Around 12:30 a.m., my son, home from a stint in the Army, came in asking had I heard that Sean Taylor had been shot. "What???!!!" is all I could say as I reached for the remote and turned on the TV, frantically flipping through the channels. My head was starting to get crowded. I was just saying last Sunday, as I watched my 'Skins go 5 and 6, how I'd sure be glad when his knee healed! Now, I was hearing, "critical condition, fighting for his life, hit in the femoral artery, significant blood loss - unconscious."
My head got more crowded as memories of driving up the Keys to Gulliver Prep and watching my son's team take on Sean Taylor flooded in. Don't get me wrong, Gulliver Prep was a great team. But let's be clear, anybody who ever played them knew the guy wearing #1 on that blue and white jersey was a large part of the reason why. His, was the name on the lips of every player as they practiced in the hot South Florida sun in preparation for that ride up north.

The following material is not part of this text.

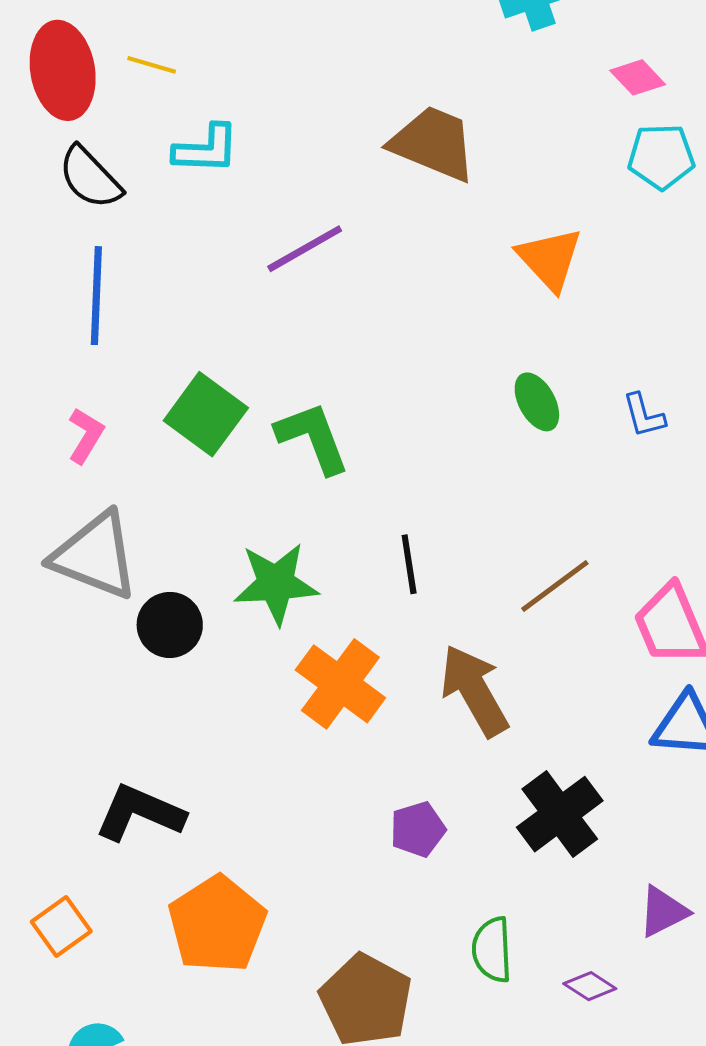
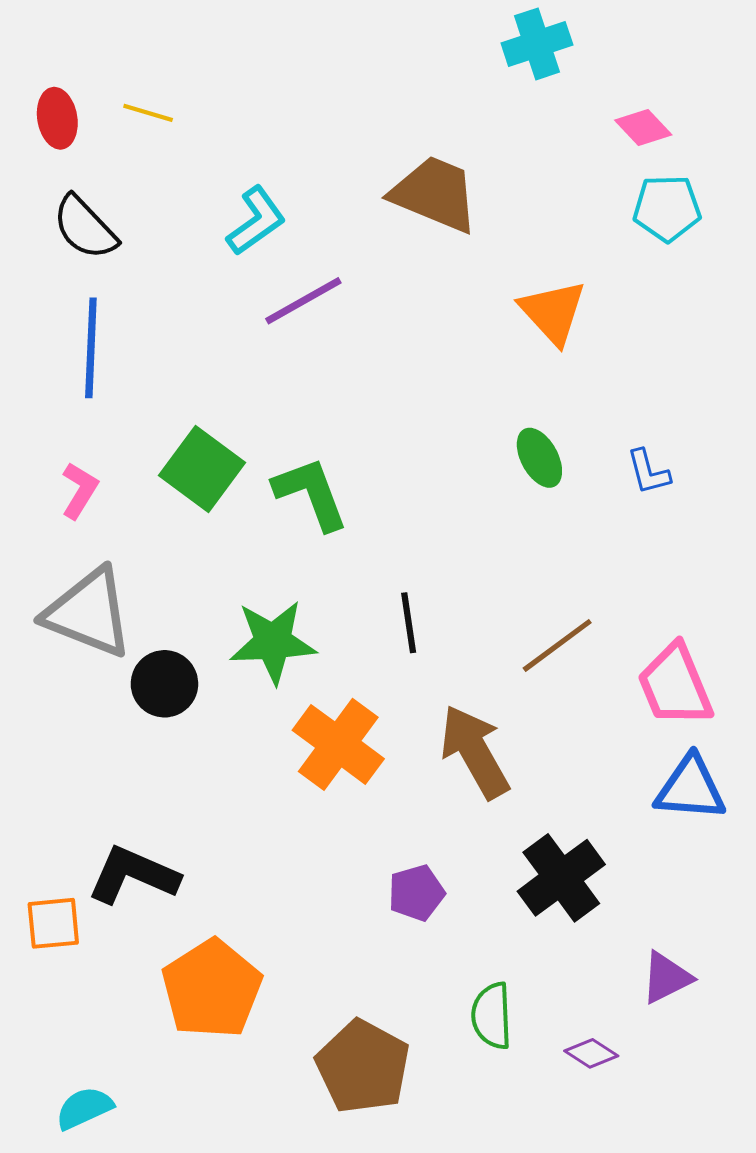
red ellipse: (63, 70) -> (57, 118), size x0.6
cyan L-shape: (206, 149) -> (256, 221), moved, turned -38
orange square: (61, 926) -> (53, 923), moved, turned 30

Containing Sean Taylor - which of course involved bracing for the hits that were sure to come -was the goal. Watching him play this high school game, you knew you were indeed watching a Manchild headed for the Promised Land of the NFL.
I listened to the news and followed the story online all day. I started writing this as I prayed they could save his young life. They could not. I couldn't understand it. After all, there's a brand spanking new state-of-the-art hospital only 10 or 15 minutes away - by car! But then again I thought, "None of us control anything really, we just think we do."
I hurt for Sean's entire family. But as I watched my own Manchild, experiencing his own kind of "six degrees of separation" moment having played football and run track against Sean Taylor and Devin Hester here in South Florida, I just ached for his mother, his grandmothers, his child's mother and her mother as well. You see Mama-love, no better or worse than a father's, is just something different altogether.
The next day, I got an email from my husband with a link to another "Fear and Loathing from Kansas City" editorial by Jason Whitlock. All I'll say is his accusations about "our" self-hatred sound a whole lot like the pot calling the kettle black (forget the whole pun thing if you're thinking it - I meant exactly what I said!). He obviously doesn't make the connection that his self-hatred "...on full display for the world to see, remains untreated, undiagnosed and unrepentant." Keep using the Black community as your whipping boy if that works for you Prince Whitlock. I just wonder, where will you be when "the chicken's come home to roost?"
This young man's death reveals a life way fuller than any around which the Whitlocks, Cosbys, Winfreys, McWhorters, et al of this world could ever wrap their brains. Their take on our lives mirror the attitudes of many who say rape victims or battered spouses, somehow or another, did something wrong or did not do something right and that is why whatever happened, happened. "If she hadn't been hanging around those people," "If she wasn't in that area," "If she'd been hit before, why didn't she leave?" You get what I mean.
I found this picture, posted by an obvious fan on Sean's MySpace page. I was immediately struck by the symbolism. Clad in his Redskins uniform with wings, he's depicted as the dash between birth and death. How poignant is that? During the only time in life when we have any say at all, he had his say, becoming what he'd worked hard to be. Much like Claude Brown's, Sean's journey to the final "Promised Land" was one of becoming. It proved to be an exercise in self-determination, self-discovery, revelation and transformation if we are to believe all the comments made by those who knew him best. And isn't that what life is all about? This dash between the dates, though here way too briefly, had mattered a whole lot, to a whole lot of people, in a whole lot of ways.